** Opening Data for this task block **

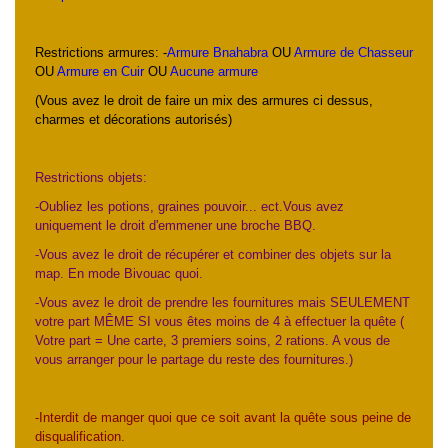
Restrictions armures: -
Armure Bnahabra
OU
Armure de Chasseur
OU
Armure en Cuir
OU
Aucune armure
(Vous avez le droit de faire un mix des armures ci dessus,
charmes et décorations autorisés)
Restrictions objets:
-Oubliez les potions, graines pouvoir... ect.
Vous avez
uniquement le droit d'emmener une broche BBQ.
-Vous avez le droit de récupérer et combiner des objets sur la
map. En mode Bivouac quoi.
-Vous avez le droit de prendre les fournitures mais SEULEMENT
votre part MÊME SI vous êtes moins de 4 à effectuer la quête (
Votre part = Une carte, 3 premiers soins, 2 rations. A vous de
vous arranger pour le partage du reste des fournitures.)
-Interdit de manger quoi que ce soit avant la quête sous peine de
disqualification.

** Closing Data for this task block **

• Activity: Repeat, without change, each line of the data above from the one that contains "votre part MÊME" through the final line, counting both.

• Your response:
votre part MÊME SI vous êtes moins de 4 à effectuer la quête (
Votre part = Une carte, 3 premiers soins, 2 rations. A vous de
vous arranger pour le partage du reste des fournitures.)
-Interdit de manger quoi que ce soit avant la quête sous peine de
disqualification.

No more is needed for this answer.